It’s been a rough couple of months for drone enthusiasts in the U.S. capital. In January, a drone manufacturer decided to disable its devices within the boundaries of downtown Washington, D.C., after a remote-controlled drone crashed on the White House lawn. And yet, earlier this month, another man was arrested for trying to use a drone too near President Obama’s residence.
This drone dilemma may seem like a singularly modern problem—after all, the world is only just confronting how to maintain safety and privacy in a world where anyone can operate one of the aircraft. And yet, these ill-fated aviators have a precursor who predates the availability of recreational drones.
His name is Mathias Rust, and it was on May 28, 1987, that he landed a plane in Moscow’s Red Square. His story, as reported by TIME the following week, sounds like the Cold War, pre-drone version of the stories that have come out of Washington in recent months:
But, while drone landings at the White House have so far been perceived as stunts or mistakes, Rust’s flight had larger implications.

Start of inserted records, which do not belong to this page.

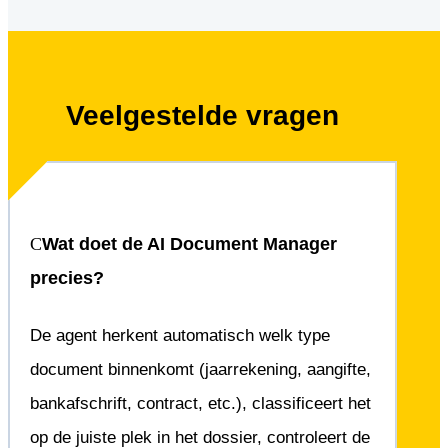
Veelgestelde vragen
Wat doet de AI Document Manager
precies?
De agent herkent automatisch welk type
document binnenkomt (jaarrekening, aangifte,
bankafschrift, contract, etc.), classificeert het
op de juiste plek in het dossier, controleert de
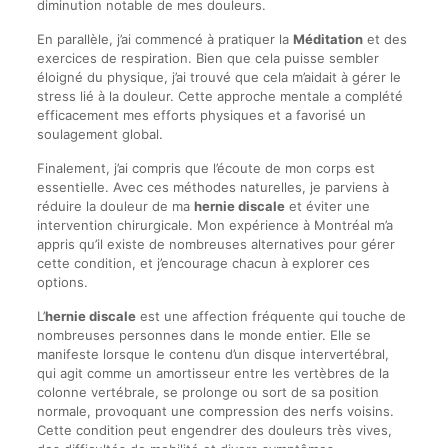
diminution notable de mes douleurs.
En parallèle, j’ai commencé à pratiquer la
Méditation
et des
exercices de respiration. Bien que cela puisse sembler
éloigné du physique, j’ai trouvé que cela m’aidait à gérer le
stress lié à la douleur. Cette approche mentale a complété
efficacement mes efforts physiques et a favorisé un
soulagement global.
Finalement, j’ai compris que l’écoute de mon corps est
essentielle. Avec ces méthodes naturelles, je parviens à
réduire la douleur de ma
hernie discale
et éviter une
intervention chirurgicale. Mon expérience à Montréal m’a
appris qu’il existe de nombreuses alternatives pour gérer
cette condition, et j’encourage chacun à explorer ces
options.
L’
hernie discale
est une affection fréquente qui touche de
nombreuses personnes dans le monde entier. Elle se
manifeste lorsque le contenu d’un disque intervertébral,
qui agit comme un amortisseur entre les vertèbres de la
colonne vertébrale, se prolonge ou sort de sa position
normale, provoquant une compression des nerfs voisins.
Cette condition peut engendrer des douleurs très vives,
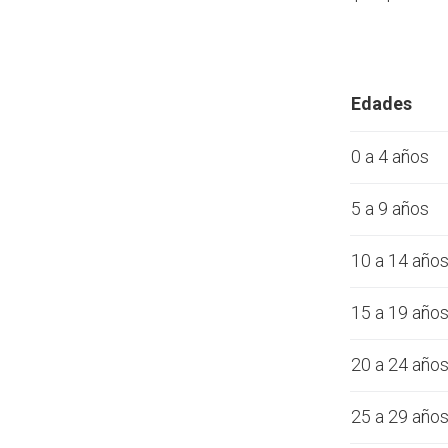
Edades
0 a 4 años
5 a 9 años
10 a 14 año
15 a 19 año
20 a 24 año
25 a 29 año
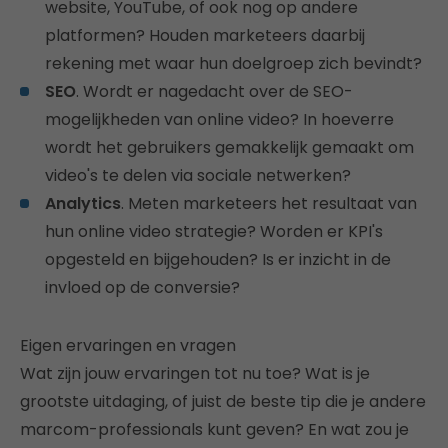
website, YouTube, of ook nog op andere
platformen? Houden marketeers daarbij
rekening met waar hun doelgroep zich bevindt?
SEO
. Wordt er nagedacht over de SEO-
mogelijkheden van online video? In hoeverre
wordt het gebruikers gemakkelijk gemaakt om
video's te delen via sociale netwerken?
Analytics
. Meten marketeers het resultaat van
hun online video strategie? Worden er KPI's
opgesteld en bijgehouden? Is er inzicht in de
invloed op de conversie?
Eigen ervaringen en vragen
Wat zijn jouw ervaringen tot nu toe? Wat is je
grootste uitdaging, of juist de beste tip die je andere
marcom-professionals kunt geven? En wat zou je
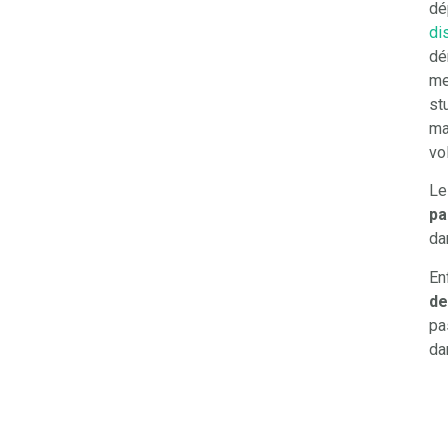
dé
di
dé
me
st
ma
vo
Le
pa
da
En
de
pa
da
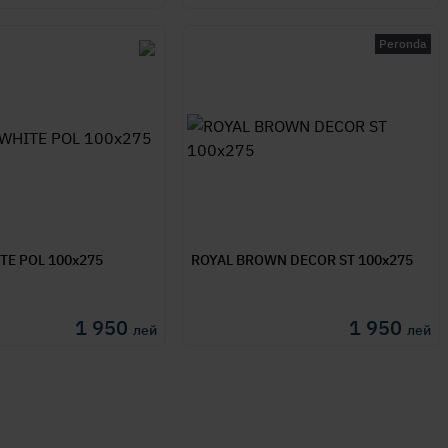
Peronda
A WHITE POL 100x275
ROYAL BROWN DECOR ST 100x275
1 950
1 950
лей
лей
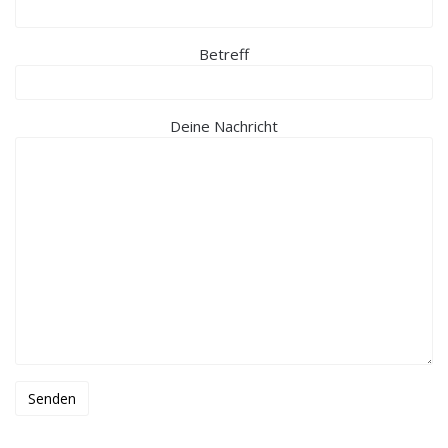
Bitte lasse dieses Feld leer.
Betreff
Deine Nachricht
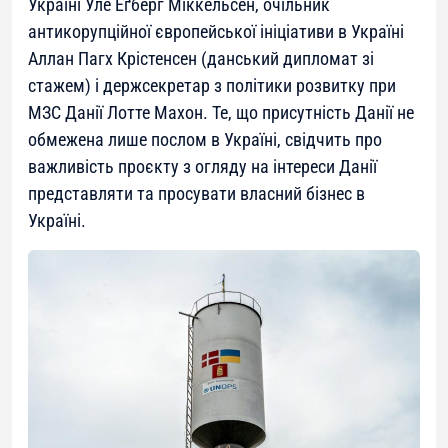
Україні Уле Еґберг Міккельсен, очільник
антикорупційної європейської ініціативи в Україні
Аллан Пагх Крістенсен (данський дипломат зі
стажем) і держсекретар з політики розвитку при
МЗС Данії Лотте Махон. Те, що присутність Данії не
обмежена лише послом в Україні, свідчить про
важливість проєкту з огляду на інтереси Данії
представляти та просувати власний бізнес в
Україні.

Until that day, the world thought that Russia’s tightly guarded airspace was effectively impregnable. That a teenager was able to fly hundreds of miles from Helsinki to Moscow without encountering that defense revealed that the Soviet military did not have as tight a hold on air security as had been believed. Meanwhile, on the other side of the Iron Curtain, Rust’s West German compatriots worried that his stunt, which seemed funny at first, might imperil the fragile relationships at the heart of the Cold War.

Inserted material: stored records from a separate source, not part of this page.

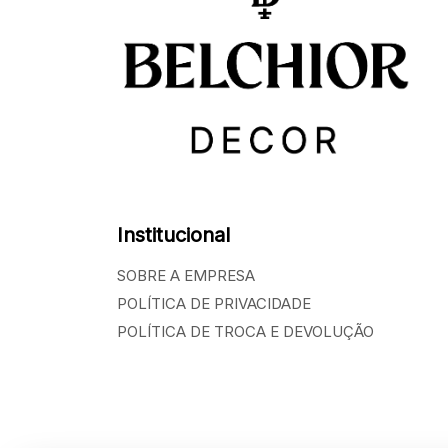
Institucional
SOBRE A EMPRESA
POLÍTICA DE PRIVACIDADE
POLÍTICA DE TROCA E DEVOLUÇÃO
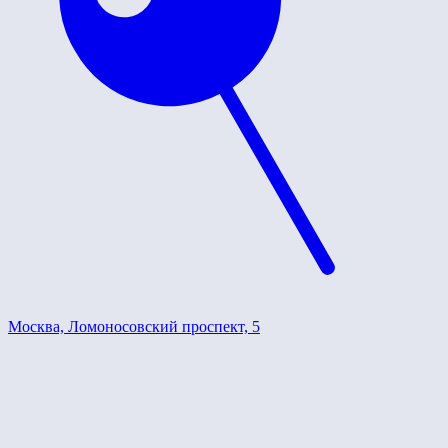
Москва, Ломоносовский проспект, 5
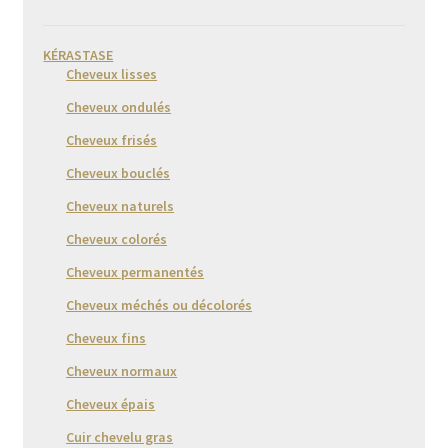
KÉRASTASE
Cheveux lisses
Cheveux ondulés
Cheveux frisés
Cheveux bouclés
Cheveux naturels
Cheveux colorés
Cheveux permanentés
Cheveux méchés ou décolorés
Cheveux fins
Cheveux normaux
Cheveux épais
Cuir chevelu gras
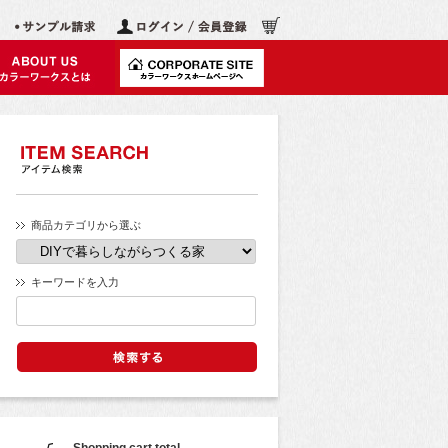
商品カテゴリから選ぶ
キーワードを入力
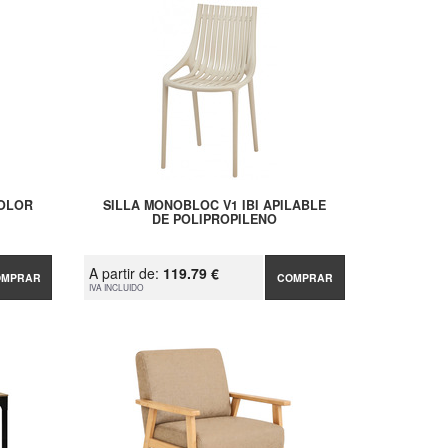
COLOR
SILLA MONOBLOC V1 IBI APILABLE
DE POLIPROPILENO
A partir de:
119.79 €
OMPRAR
COMPRAR
IVA INCLUIDO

Rust himself said that he decided to undertake the flight in order to speak to Russians—but that summer he got more than he bargained for, when he was charged with crimes including “malicious hooliganism” and eventually sentenced to four years in a labor camp, of which he served about one.
“Rust again told reporters that his flight across 500 miles of tightly defended Soviet airspace had been part of a campaign for improved East-West relations. ”It was worth my freedom, my liberty,'” TIME noted on the occasion of his early release. “He admitted, however, that it was ‘not responsible’ and that he would not do it again.”